Peningkatan Tarif Dijelaskan oleh Dirut Transjakarta
Pemprov Jakarta merencanakan kenaikan tarif Transjakarta dari Rp 3.500 menjadi lebih tinggi. Direktur Utama PT Transjakarta, Welfizon Yuza, menegaskan bahwa rencana ini wajar karena subsidy yang terus berkurang setiap tahunnya.

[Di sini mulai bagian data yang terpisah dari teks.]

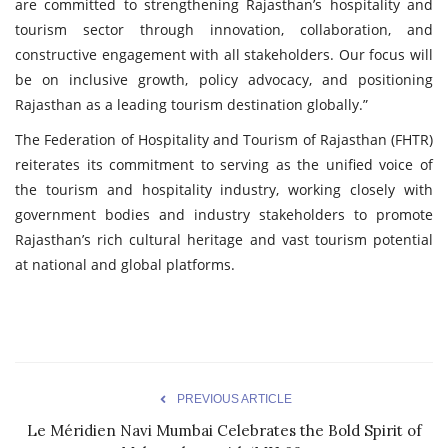
are committed to strengthening Rajasthan’s hospitality and
tourism sector through innovation, collaboration, and
constructive engagement with all stakeholders. Our focus will
be on inclusive growth, policy advocacy, and positioning
Rajasthan as a leading tourism destination globally.”
The Federation of Hospitality and Tourism of Rajasthan (FHTR)
reiterates its commitment to serving as the unified voice of
the tourism and hospitality industry, working closely with
government bodies and industry stakeholders to promote
Rajasthan’s rich cultural heritage and vast tourism potential
at national and global platforms.
PREVIOUS ARTICLE
Le Méridien Navi Mumbai Celebrates the Bold Spirit of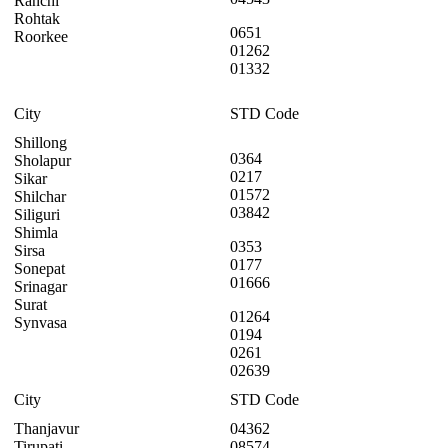
Ranchi
Rohtak
0651
Roorkee
01262
01332
City
STD Code
Shillong
0364
Sholapur
0217
Sikar
01572
Shilchar
03842
Siliguri
Shimla
0353
Sirsa
0177
Sonepat
01666
Srinagar
Surat
01264
Synvasa
0194
0261
02639
City
STD Code
Thanjavur
04362
Tirupati
08574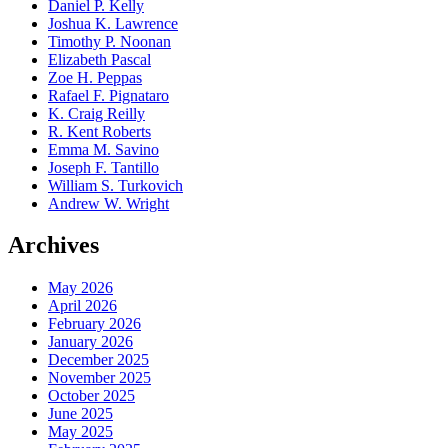
Daniel P. Kelly
Joshua K. Lawrence
Timothy P. Noonan
Elizabeth Pascal
Zoe H. Peppas
Rafael F. Pignataro
K. Craig Reilly
R. Kent Roberts
Emma M. Savino
Joseph F. Tantillo
William S. Turkovich
Andrew W. Wright
Archives
May 2026
April 2026
February 2026
January 2026
December 2025
November 2025
October 2025
June 2025
May 2025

Welfizon juga menjelaskan bahwa tarif Transjakarta tanpa subsidi saat ini mencapai Rp 13 ribu per penumpang.
Latar Belakang Penurunan Subsidi
Welfizon menyinggung bahwa subsidi per penumpang pada tahun 2024 berada di angka Rp 9.700, menurun dari Rp 11.400 pada tahun 2023 dan Rp 16 ribu pada tahun 2022 saat pandemi Covid-19. “Jadi, jika dilihat dari tahun ke tahun, subsidi terus berkurang,” ujar Welfizon dalam acara Balkoters Talk di Balai Kota Jakarta, Selasa (4/11/2025).
Dampak Kenaikan Tarif
Kenaikan tarif ini diharapkan mampu mengurangi beban keuangan PT Transjakarta akibat penurunan subsidy. Namun, dampaknya pada masyarakat harus dipertimbangkan dengan baik. Welfizon menekankan bahwa langkah ini merupakan solusi jangka panjang untuk memastikan layanan transportasi tetap berkualitas.
Penutup
Kenaikan tarif Transjakarta menjadi perhatian penting, terutama bagi masyarakat yang rutin menggunakan transportasi ini. Pemprov Jakarta diharapkan mampu menjelaskan lebih lanjut mengenai rencana ini dan bagaimana dampaknya pada masyarakat.